This was a gift earlier this year and one Rotadraw set that I would dearly have loved as a child, in place of the mishmash of random Disney characters that we had instead.
Does anyone else remember Rotadraw? The ‘Magic’ of the Magic Rotadraw discs was drawing in the numbered slot then turning the dial, held in place on a card drawing board with a drawing pin. You usually had no idea what each numbered bit did in the overall picture, hidden as it was by the coloured plastic. At the end you lifted the disc off and – as if by magic – a completed drawing appeared.
This secondhand set had only the discs but had the attractive box showing not only what the Rotadraw discs would produce, but also what our haircuts and clothes were like back in the 1970s. American sets were also called Rondographs.
Officer, advancing rifleman and artilleryman with sponge. Stylish!
Drawing them onto a scene was always difficult as you couldn’t always tell where the figure would be under the disc. The alternative was to colour in the outline figures, cut them out and stick them onto a backscene.

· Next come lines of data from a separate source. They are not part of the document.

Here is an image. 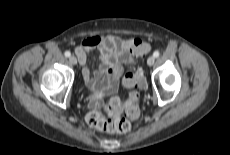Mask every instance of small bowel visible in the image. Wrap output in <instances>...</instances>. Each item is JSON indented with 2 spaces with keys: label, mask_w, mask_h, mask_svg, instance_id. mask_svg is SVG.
Segmentation results:
<instances>
[{
  "label": "small bowel",
  "mask_w": 230,
  "mask_h": 155,
  "mask_svg": "<svg viewBox=\"0 0 230 155\" xmlns=\"http://www.w3.org/2000/svg\"><path fill=\"white\" fill-rule=\"evenodd\" d=\"M132 42L133 39L103 35L88 37L81 45L75 47L74 51L82 67L84 82L92 92L90 102L92 107H102L114 115L119 113V111L112 112L108 105L101 103L100 95L116 91L121 77L125 87L132 86L126 72V65L131 61L128 47ZM93 50H97L100 57V64L95 71H91L87 65L88 53Z\"/></svg>",
  "instance_id": "1"
}]
</instances>
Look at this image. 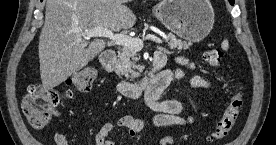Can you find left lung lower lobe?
Wrapping results in <instances>:
<instances>
[{
  "mask_svg": "<svg viewBox=\"0 0 276 145\" xmlns=\"http://www.w3.org/2000/svg\"><path fill=\"white\" fill-rule=\"evenodd\" d=\"M230 4L233 5L234 4V0H229Z\"/></svg>",
  "mask_w": 276,
  "mask_h": 145,
  "instance_id": "1",
  "label": "left lung lower lobe"
}]
</instances>
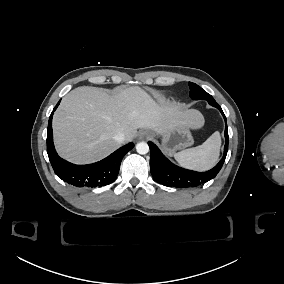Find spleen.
I'll return each mask as SVG.
<instances>
[{
	"mask_svg": "<svg viewBox=\"0 0 284 284\" xmlns=\"http://www.w3.org/2000/svg\"><path fill=\"white\" fill-rule=\"evenodd\" d=\"M220 147L221 136L216 131L202 145L175 153L174 158L182 167L206 171L218 162Z\"/></svg>",
	"mask_w": 284,
	"mask_h": 284,
	"instance_id": "obj_1",
	"label": "spleen"
}]
</instances>
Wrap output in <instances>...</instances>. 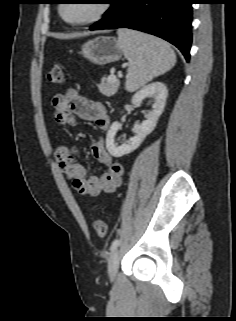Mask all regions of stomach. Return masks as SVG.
<instances>
[{"mask_svg":"<svg viewBox=\"0 0 236 321\" xmlns=\"http://www.w3.org/2000/svg\"><path fill=\"white\" fill-rule=\"evenodd\" d=\"M81 54L97 65H106L121 59L123 51L114 37L98 36L81 47Z\"/></svg>","mask_w":236,"mask_h":321,"instance_id":"stomach-1","label":"stomach"}]
</instances>
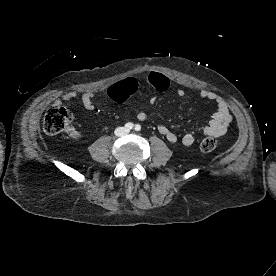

Another challenge was reversing the figures. It could be done on thin paper or by marking all the numbers on the back of the disc! Fiddly …
As you can see in the picture, you can see the drawing pin hole and the 12 o’clock mark that helps you turn the Rotadraw disc dial numbers to the very same top mark.
Simple magic and possible to make paper or card soldiers to stick potentially onto thin wood.
Blogposted by Mark, Man of TIN, Advent Calendar Day 21 on 21 December 2018.